Segment Start: Given information

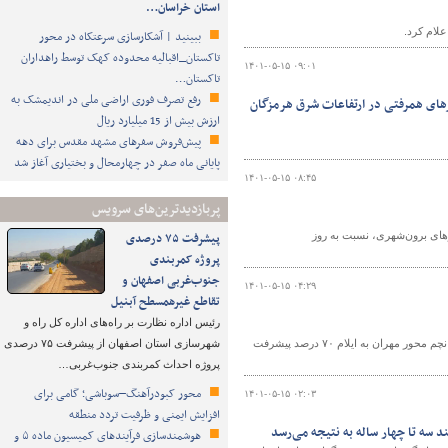
استان خراسان…
لام کرد.
ببینید | آشکارسازی سرعتکاه در محور
تاکستان_اقبالیه محدوده کهک توسط راهداران
۱۴۰۱-۰۵-۱۵ ۰۹:۰۱
تاکستان…
رفع تصرف فوری اراضی ملی در اندیمشک به
برهای همرفتی در ارتفاعات شرق هرمزگان
ارزش بیش از 15 میلیارد ریال
پیش‌فروش سفرهای مشهد مقدس برای دهه
پایانی ماه صفر در چهارمحال و بختیاری آغاز شد
۱۴۰۱-۰۵-۱۵ ۰۸:۴۵
پربازدیدترین‌های سرویس
تی از ۲۴۵۳ ترددشمار فعال در محورهای برون‌شهری، نسبت به روز
پیشرفت ۷۵ درصدی
پروژه کمربندی
جنوب‌غربی اصفهان و
۱۴۰۱-۰۵-۱۵ ۰۴:۲۹
تقاطع غیرهمسطح آبنیل
رئیس اداره نظارت بر راه‌های اداره کل راه و
مدیرکل راهداری و حمل ونقل جاده ای ایلام گفت: عملیات بهسازی و تعریض محدوده کنجانچم محور مهران به ایلام ۷۰ درصد پیشرفت
شهرسازی استان اصفهان از پیشرفت ۷۵ درصدی
پروژه احداث کمربندی جنوب‌غربی…
محور کبودرآهنگ–سوباشی؛ گامی برای
۱۴۰۱-۰۵-۱۵ ۰۲:۰۳
افزایش ایمنی و ظرفیت تردد منطقه
هوشمندسازی فرآیندهای کمیسیون ماده ۵ و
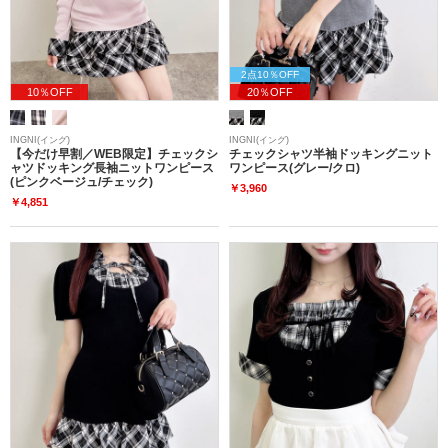
2点10％OFF
10％OFF
20％OFF
INGNI(イング)
INGNI(イング)
【今だけ早割／WEB限定】チェックシ
チェックシャツ半袖ドッキングニット
ャツドッキング長袖ニットワンピース
ワンピース(グレー/クロ)
(ピンクベージュ/チェック)
￥3,960
￥4,851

Segment End: Given information

Your reply should be one number: how many lines in the entries above contain the word "اصفهان".

- Solution to the exercise -
2